San Rocco and her service team are dedicated to offering outstanding customer service.

“You won’t find white table cloths here,” Rocco says. “We have an existing reputation in the town (with Carnivores and The Pub at 333) and this was a different avenue and venture for us and it’s always an interesting start, but I think, as the year as gone on, it has become an approachable and welcoming place. It’s another addition to the Oakmont community that has something for everybody.”

Get your breakfast fix daily here until 3:30 p.m.

The Belgian Waffles ($8) turn heads here. Giant powdered sugar sprinkled waffles with Vermont maple syrup and whipped butter (add fresh berries for $3) are a must-try says Rocco.

Lunch offers tricked-out sandwiches like the Reuben Pfeffer ($11), featuring house-made pastrami, swiss, Brussels sprout sauerkraut, thousand island dressing on rye bread, and the Burrata B.L.T. ($12) with bacon, kale, arugula, Duke’s mayo (a southern staple), and fried tomato on a baguette.

At 4 p.m. The Lot becomes a chop house, offering steaks with rubs, sauces and finishing butters, pastas, sandwiches, veal, lamb, and numerous seafood entrees.

Enjoy live jazz every Thursday evening and look for nightly dinner specials Mondays through Wednesdays such as Monday’s Prime Rib (12 oz. $28 or 16 oz. $32) served au jus with horseradish cream, garlic mashed potatoes and grilled asparagus.

Cigar aficionados flock upstairs to the Ionadi Room (named for Oakmont Smoke n’ Guns shop owner), where there is another large bar, a mahogany-paneled lounge area and, currently, a waiting list for cigar humidor lockers. Featured cigars are imported from countries such as Honduras, Nicaragua and the Dominican Republic.

Dr. Robert Quinlin of O’Hara Township recently met retired colleagues at The Lot for lunch.

“I have been here several times. It’s bright, open and airy — I like it,” Quinlin said.

•••

THE LOT AT EDGEWATER

Where: 145 Allegheny Ave., Oakmont

Info: Serving breakfast (6 a.m.), lunch and dinner daily. Reservations accepted.

Contact: 412-794-8545, www.Thelotatedgewater.com

The concept: A new-age diner, chophouse, drinkery and cigar bar (separate, upstairs) suitable for all. Open-air and spacious lower-level layout, complete with abundant windows.

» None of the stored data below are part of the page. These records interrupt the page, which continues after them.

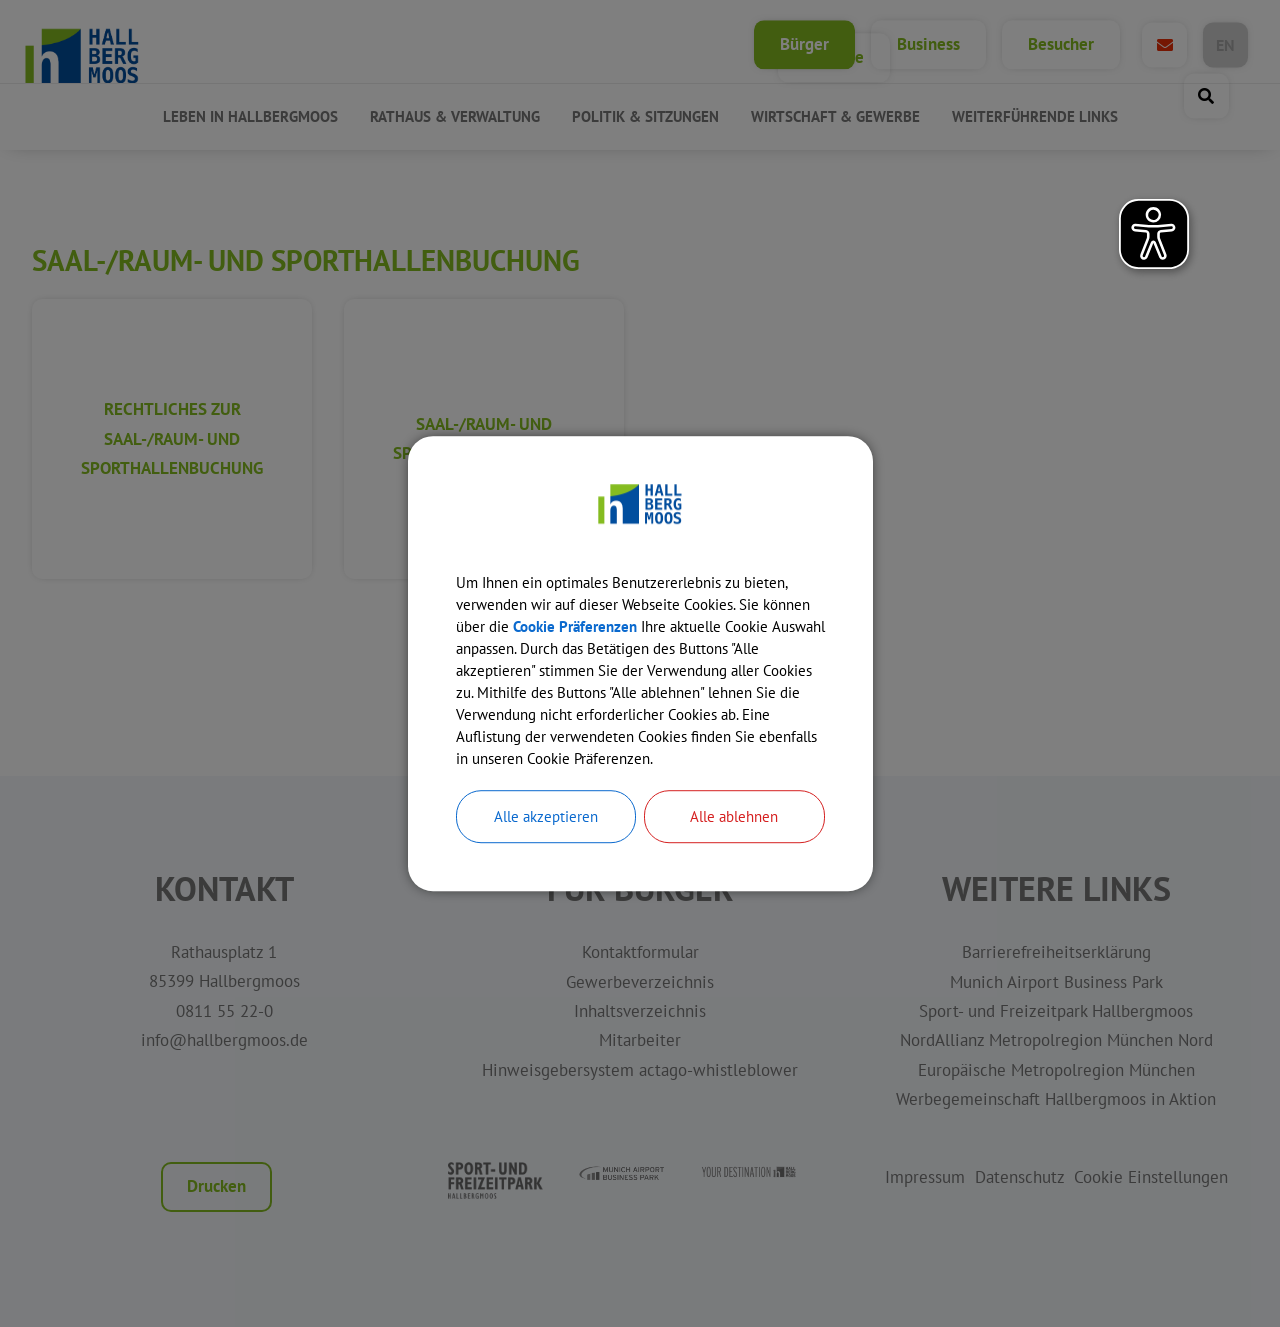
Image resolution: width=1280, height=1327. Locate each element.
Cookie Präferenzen (638, 611)
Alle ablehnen (734, 838)
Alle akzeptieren (546, 838)
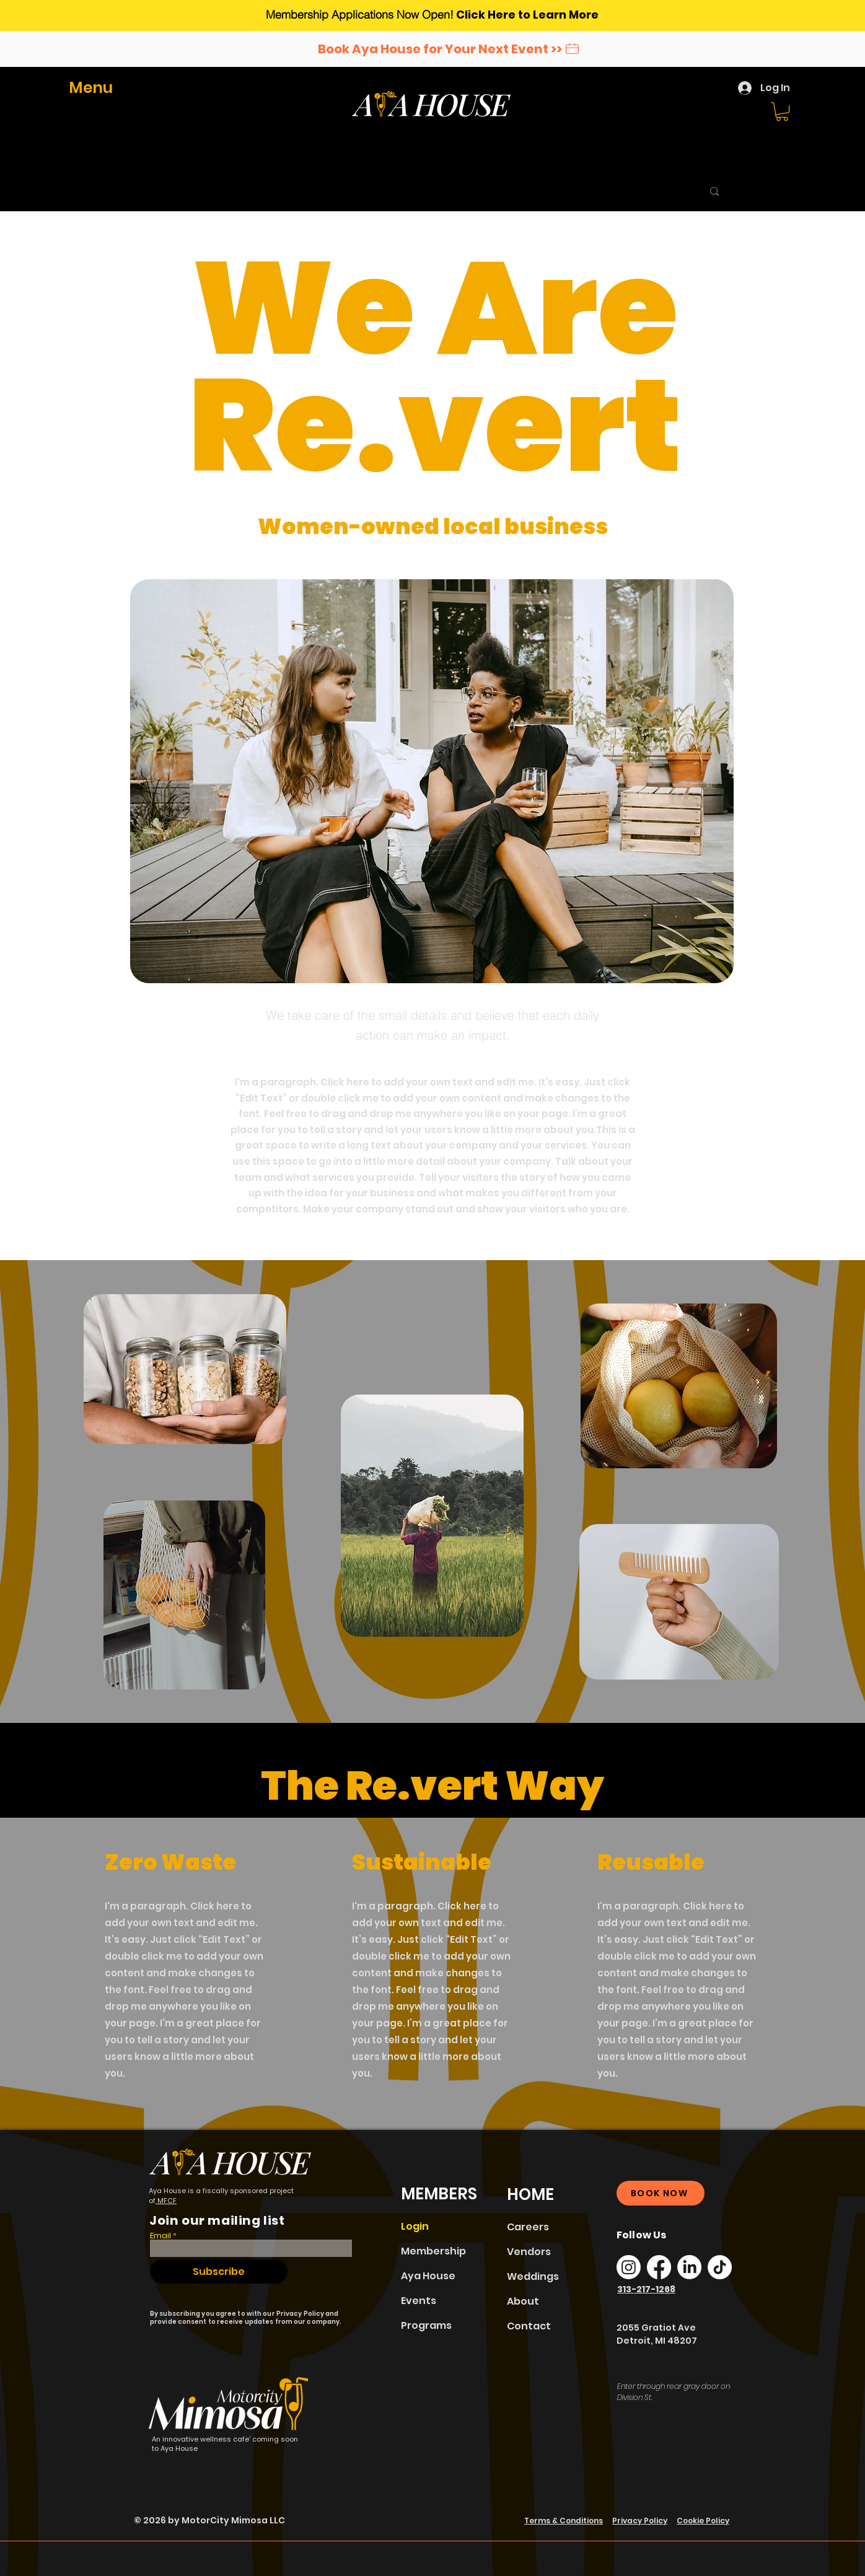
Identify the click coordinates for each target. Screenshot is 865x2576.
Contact (529, 2326)
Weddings (533, 2276)
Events (418, 2300)
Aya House (428, 2276)
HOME (530, 2194)
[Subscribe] (219, 2271)
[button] (97, 88)
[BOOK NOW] (661, 2193)
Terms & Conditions (563, 2520)
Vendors (529, 2252)
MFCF (166, 2201)
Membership (433, 2251)
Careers (528, 2227)
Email (160, 2236)
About (523, 2301)
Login (415, 2226)
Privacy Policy (639, 2520)
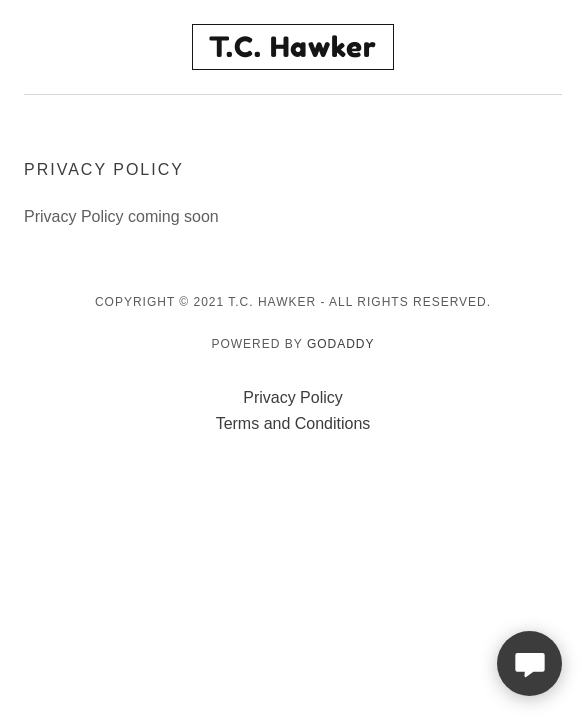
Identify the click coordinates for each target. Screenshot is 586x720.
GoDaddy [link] (341, 344)
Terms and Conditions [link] (293, 423)
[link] (293, 47)
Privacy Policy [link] (293, 397)
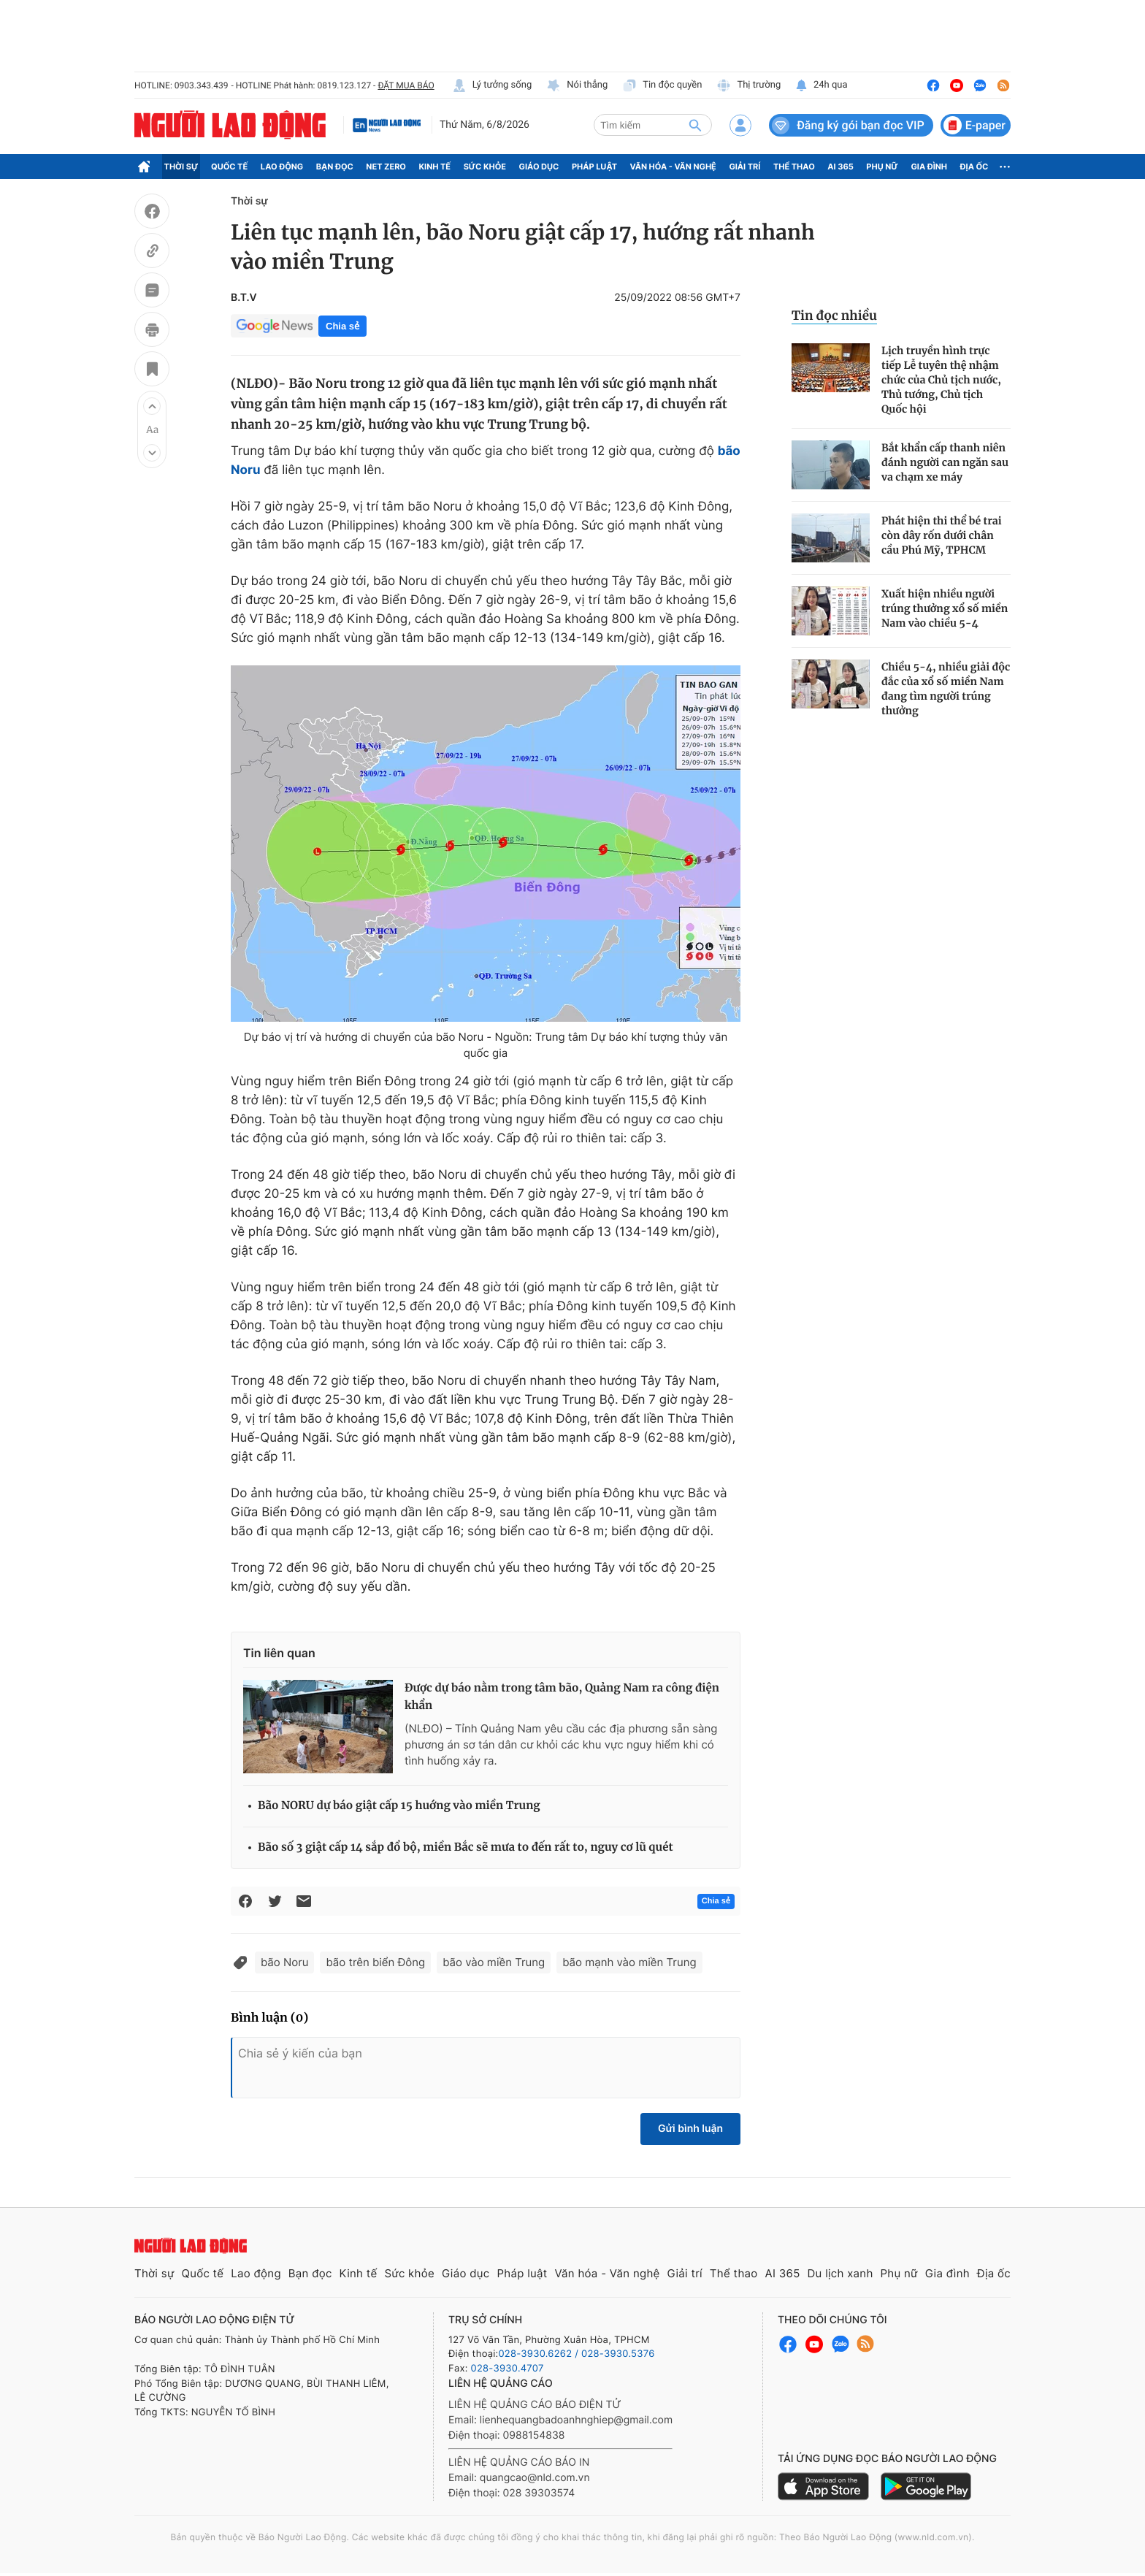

Menu sample: For breakfast try Classic Steak and Eggs ($28) featuring a 16 oz. bone-in rib-eye, two eggs any style and crispy smashed redskins. For lunch, nosh on the Seared Shrimp Tacos ($14) served with marinated purple cabbage, diced tomato, sambol aioli, pico de gallo and blue corn tortilla. Dinner small plates include the Chilled Seafood Plate ($58), Cast-Iron Quesadilla ($14), Lobster Mac & Cheese ($21) and Crab Cakes ($32). Dinner entrees include a Double-Cut Lamb Chop ($45) served with greens and beans, a red wine sausage reduction and mint chimichurri.

Must Try: The steaks and chops. Choose from New York strip, Delmonico, center-cut rib-eye, Porterhouse or filet mignon.

The bottom line: Think upscale bistro meets steakhouse.

Joyce Hanz is a Tribune-Review contributing writer.